Created 01-31-2018 09:07 AM
need advice why we get the error about - Failed to replace a bad datanode on the existing pipeline due to no more good datanodes?
I saw also other quastion that talk about my problem -https://community.hortonworks.com/questions/27153/getting-ioexception-failed-to-replace-a-bad-datano.html
Log description :
java.io.IOException: Failed to replace a bad datanode on the existing pipeline due to no more good datanodes being available to try. (Nodes: current=[DatanodeInfoWithStorage[34.2.31.31:50010,DS-8234bb39-0fd4-49be-98ba-32080bc24fa9,DISK], DatanodeInfoWithStorage[34.2.31.33:50010,DS-b4758979-52a2-4238-99f0-1b5ec45a7e25,DISK]], original=[DatanodeInfoWithStorage[34.2.31.31:50010,DS-8234bb39-0fd4-49be-98ba-32080bc24fa9,DISK], DatanodeInfoWithStorage[34.2.31.33:50010,DS-b4758979-52a2-4238-99f0-1b5ec45a7e25,DISK]]).
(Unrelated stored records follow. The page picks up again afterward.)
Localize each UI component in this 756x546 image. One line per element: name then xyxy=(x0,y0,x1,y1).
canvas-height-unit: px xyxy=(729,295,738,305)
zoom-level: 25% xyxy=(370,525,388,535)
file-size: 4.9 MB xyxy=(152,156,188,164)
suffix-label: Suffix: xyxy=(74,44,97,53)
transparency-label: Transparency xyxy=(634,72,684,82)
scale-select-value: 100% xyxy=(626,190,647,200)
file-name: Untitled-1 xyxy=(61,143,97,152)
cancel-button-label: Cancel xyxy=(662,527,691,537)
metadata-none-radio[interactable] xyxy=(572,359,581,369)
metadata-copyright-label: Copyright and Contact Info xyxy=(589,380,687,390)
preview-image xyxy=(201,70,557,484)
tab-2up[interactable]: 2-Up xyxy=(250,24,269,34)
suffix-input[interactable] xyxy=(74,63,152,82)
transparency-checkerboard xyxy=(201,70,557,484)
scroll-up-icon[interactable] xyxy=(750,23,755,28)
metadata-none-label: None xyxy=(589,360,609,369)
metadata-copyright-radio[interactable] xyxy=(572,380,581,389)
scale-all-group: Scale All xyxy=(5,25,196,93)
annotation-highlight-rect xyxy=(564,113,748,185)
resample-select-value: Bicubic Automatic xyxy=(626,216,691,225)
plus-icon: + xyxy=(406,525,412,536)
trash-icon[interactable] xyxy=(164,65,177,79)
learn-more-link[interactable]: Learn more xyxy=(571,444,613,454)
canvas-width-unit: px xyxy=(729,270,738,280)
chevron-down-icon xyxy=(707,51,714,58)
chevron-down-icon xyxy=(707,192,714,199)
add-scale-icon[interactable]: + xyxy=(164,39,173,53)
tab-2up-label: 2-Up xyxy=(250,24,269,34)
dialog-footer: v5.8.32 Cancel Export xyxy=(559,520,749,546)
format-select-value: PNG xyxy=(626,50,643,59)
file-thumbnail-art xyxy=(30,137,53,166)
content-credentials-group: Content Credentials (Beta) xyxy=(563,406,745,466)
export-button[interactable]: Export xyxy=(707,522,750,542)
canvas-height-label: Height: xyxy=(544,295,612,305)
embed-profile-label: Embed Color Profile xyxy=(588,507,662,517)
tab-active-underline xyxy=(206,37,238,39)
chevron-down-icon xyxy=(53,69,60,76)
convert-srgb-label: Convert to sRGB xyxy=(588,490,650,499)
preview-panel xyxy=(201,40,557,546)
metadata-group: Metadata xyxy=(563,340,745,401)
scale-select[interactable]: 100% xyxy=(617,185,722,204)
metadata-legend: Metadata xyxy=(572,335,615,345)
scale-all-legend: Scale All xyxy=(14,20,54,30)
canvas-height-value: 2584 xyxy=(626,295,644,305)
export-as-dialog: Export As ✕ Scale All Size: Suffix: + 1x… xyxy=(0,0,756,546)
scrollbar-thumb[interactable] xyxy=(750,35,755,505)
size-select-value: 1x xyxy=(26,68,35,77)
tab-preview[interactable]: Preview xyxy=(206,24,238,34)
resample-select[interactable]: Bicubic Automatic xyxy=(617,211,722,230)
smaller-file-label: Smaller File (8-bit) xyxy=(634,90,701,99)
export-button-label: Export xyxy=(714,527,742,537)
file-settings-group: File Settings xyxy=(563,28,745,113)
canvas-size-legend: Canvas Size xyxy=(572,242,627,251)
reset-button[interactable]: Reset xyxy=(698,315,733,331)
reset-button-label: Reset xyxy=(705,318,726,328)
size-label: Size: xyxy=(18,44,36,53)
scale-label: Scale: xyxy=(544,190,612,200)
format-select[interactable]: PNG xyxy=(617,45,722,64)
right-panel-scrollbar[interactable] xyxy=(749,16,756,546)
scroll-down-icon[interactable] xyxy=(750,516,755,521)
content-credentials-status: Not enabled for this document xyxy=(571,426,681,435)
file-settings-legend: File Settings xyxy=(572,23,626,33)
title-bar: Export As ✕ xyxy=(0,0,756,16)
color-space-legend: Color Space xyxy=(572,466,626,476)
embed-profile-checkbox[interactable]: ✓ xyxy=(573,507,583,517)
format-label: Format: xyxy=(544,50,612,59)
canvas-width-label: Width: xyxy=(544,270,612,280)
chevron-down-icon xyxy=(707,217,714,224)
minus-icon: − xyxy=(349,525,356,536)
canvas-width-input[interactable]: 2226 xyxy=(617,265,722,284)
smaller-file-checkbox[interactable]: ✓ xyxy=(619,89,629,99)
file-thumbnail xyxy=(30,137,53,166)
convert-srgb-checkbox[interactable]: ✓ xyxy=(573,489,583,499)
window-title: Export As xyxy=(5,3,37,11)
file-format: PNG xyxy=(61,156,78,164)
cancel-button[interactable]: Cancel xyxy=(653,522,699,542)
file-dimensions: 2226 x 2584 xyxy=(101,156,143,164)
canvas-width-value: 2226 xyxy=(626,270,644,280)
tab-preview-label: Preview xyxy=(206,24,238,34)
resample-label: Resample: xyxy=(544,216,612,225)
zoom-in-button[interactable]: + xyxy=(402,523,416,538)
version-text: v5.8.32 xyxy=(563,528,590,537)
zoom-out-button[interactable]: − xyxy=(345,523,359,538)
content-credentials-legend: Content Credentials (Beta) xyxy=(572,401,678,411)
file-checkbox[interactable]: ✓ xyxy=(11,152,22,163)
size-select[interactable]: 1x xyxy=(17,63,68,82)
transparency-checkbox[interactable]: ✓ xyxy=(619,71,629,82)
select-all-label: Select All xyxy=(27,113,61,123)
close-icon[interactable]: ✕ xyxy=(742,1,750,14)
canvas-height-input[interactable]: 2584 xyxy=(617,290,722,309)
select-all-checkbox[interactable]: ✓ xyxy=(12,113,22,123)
The current failed datanode replacement policy is DEFAULT, and a client may configure this via 'dfs.client.block.write.replace-datanode-on-failure.policy' in its configuration. at org.apache.hadoop.hdfs.DFSOutputStream$DataStreamer.findNewDatanode(DFSOutputStream.java:1036) at org.apache.hadoop.hdfs.DFSOutputStream$DataStreamer.addDatanode2ExistingPipeline(DFSOutputStream.java:1110) at org.apache.hadoop.hdfs.DFSOutputStream$DataStreamer.setupPipelineForAppendOrRecovery(DFSOutputStream.java:1268) at org.apache.hadoop.hdfs.DFSOutputStream$DataStreamer.processDatanodeError(DFSOutputStream.java:993) at org.apache.hadoop.hdfs.DFSOutputStream$DataStreamer.run(DFSOutputStream.java:500) ---2018-01-30T15:15:15.015 INFO [][][] [dal.locations.LocationsDataFramesHandler]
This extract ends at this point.